Nicola Palomero-Gallagher
Institute of Neuroscience and Medicine (INM-1)
Research Centre Jülich
Jülich, Germany

The course will provide an introduction and critical overview of classical and modern approaches for studying the anatomy of the brain using neuroimaging techniques. It is aimed at a multidisciplinary audience, and will provide an introduction to brain macroscopy, gross anatomical landmarks and its intersubject variability, the microstructural organization of the cortical areas, spatial organization of white matter tracts, how different neuroanatomical features of the brain contribute to the representation of cognitive functions, as well as brain development as assessed by novel and timely MR techniques such as quantitative MRI (qMRI) and lipidomics. All these aspects come together in an atlas, where their relationship can be studied.

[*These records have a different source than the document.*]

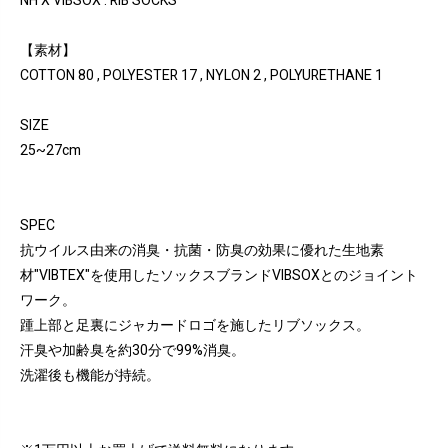
NH X VIBSOX . RIB SOCKS
【素材】
COTTON 80 , POLYESTER 17 , NYLON 2 , POLYURETHANE 1
SIZE
25~27cm
SPEC
抗ウイルス由来の消臭・抗菌・防臭の効果に優れた生地素
材"VIBTEX"を使用したソックスブランドVIBSOXとのジョイント
ワーク。
踵上部と足裏にジャカードロゴを施したリブソックス。
汗臭や加齢臭を約30分で99%消臭。
洗濯後も機能が持続。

Neuroimaging methods will be discussed with respect to their advantages, disadvantages, and potential pitfalls as it concerns anatomy. The relevance of anatomical knowledge for the interpretation of structural and/or functional imaging data will be made explicit. The course will cover talks introducing anatomical concepts and developmental aspects, also showing how MRI contributes; discussing organizational principles of the brain’s microstructure (cyto-, receptor- and myeloarchitecture), and thus, critically reflecting the perspectives and limits of MR imaging with respect to these aspects of brain organization; and elucidating the relationship between microstructure and brain function, and providing an overview of some widely distributed neuroimaging tools in this field. Participants of the course will thus be able to interpret neuroimaging findings within the underlying anatomical framework of the brain and to critically evaluate advantages and limitations of different neuroanatomical and neuroimaging methods. Therefore, this educational course will provide important perspectives on how to bridge anatomical and neuroimaging methods to understand structural and functional organizations of human brains.